Tom Schlesinger of The News, in his weekly "Capital Roundup", tells of all the important legislation which would be passed by the 81st Congress having been completed. Senator Clyde Hoey called it a "productive meeting" and Senator Frank Graham said it was "a fairly good session". They pointed with pride to the revised Social Security law as the highlight of the 1950 session, along with measures on foreign affairs and appropriations. Senator Graham opposed the proposed loan to Spain while Senator Hoey had favored it.

Senator Graham was concerned about the passed McCarran bill, as he was one of the seven Senators voting against it. He believed that it would endanger, for instance, a Christian pacifist group who might be required to register under its terms.

Senator Graham had turned down the job of director of the Red Cross because, he said, he thought someone else, someone less controversial, could do the job better than he.

Senator Hoey's committee investigating homosexuals in the Government had completed its hearings and would soon issue an interim report.

Special Presidential adviser Gordon Gray and his staff had issued a report saying that the best way to fight Communism was through raising the standard of living and improving economic conditions. The President had asked him to investigate the world shortage of dollars and so the recommendation had exceeded the original scope of the inquiry.

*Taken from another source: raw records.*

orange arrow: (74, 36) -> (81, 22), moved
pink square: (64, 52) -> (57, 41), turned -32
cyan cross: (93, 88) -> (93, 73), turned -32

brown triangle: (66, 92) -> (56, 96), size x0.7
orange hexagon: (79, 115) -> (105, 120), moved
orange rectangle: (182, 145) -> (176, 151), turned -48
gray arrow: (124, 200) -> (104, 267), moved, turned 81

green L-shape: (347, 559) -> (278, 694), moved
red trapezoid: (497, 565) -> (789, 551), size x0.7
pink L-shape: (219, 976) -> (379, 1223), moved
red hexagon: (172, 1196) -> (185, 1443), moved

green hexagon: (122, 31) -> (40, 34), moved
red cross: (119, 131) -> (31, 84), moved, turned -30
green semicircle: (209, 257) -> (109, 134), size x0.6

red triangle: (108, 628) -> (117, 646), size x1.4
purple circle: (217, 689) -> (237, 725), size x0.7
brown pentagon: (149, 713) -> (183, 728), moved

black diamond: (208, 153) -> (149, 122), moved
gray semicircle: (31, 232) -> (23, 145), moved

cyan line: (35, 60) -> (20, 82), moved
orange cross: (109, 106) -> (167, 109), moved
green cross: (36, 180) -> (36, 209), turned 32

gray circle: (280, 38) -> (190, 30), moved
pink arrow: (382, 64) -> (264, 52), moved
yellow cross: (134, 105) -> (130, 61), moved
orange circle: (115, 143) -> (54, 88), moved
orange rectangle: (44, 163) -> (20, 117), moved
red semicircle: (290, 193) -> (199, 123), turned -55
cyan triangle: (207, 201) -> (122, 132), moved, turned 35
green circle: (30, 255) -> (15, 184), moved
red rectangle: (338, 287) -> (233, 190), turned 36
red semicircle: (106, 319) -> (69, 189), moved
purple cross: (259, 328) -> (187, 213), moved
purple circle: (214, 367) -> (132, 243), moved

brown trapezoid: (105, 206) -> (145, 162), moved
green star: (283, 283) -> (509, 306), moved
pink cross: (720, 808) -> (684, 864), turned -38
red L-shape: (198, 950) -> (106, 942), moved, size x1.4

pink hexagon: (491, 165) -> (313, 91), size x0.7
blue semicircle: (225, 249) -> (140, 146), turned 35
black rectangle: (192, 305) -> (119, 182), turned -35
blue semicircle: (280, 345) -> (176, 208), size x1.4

Allard Lowenstein, the 21-year old UNC graduate who handled well the Graham office in Washington during the Senate primary campaign, had been named president of the National Student Association and was now operating from Madison, Wisc.

Senator Hoey had said that no one in their right mind could regard Secretary of Interior Oscar Chapman as a Communist, as recently charged by Senator Schoeppel of Kansas, albeit subsequently having backed off that statement.

Senator Hoey was concerned that there were Communists in the Federal Council of Churches.

Neither North Carolina Senator smoked or drank.

Congressman Bob Doughton of North Carolina, chairman of the Ways & Means Committee, who had been in Congress for forty years, intended to outlast Adolph Sabath of Illinois, the record-holder, who had been in the House for 44 years.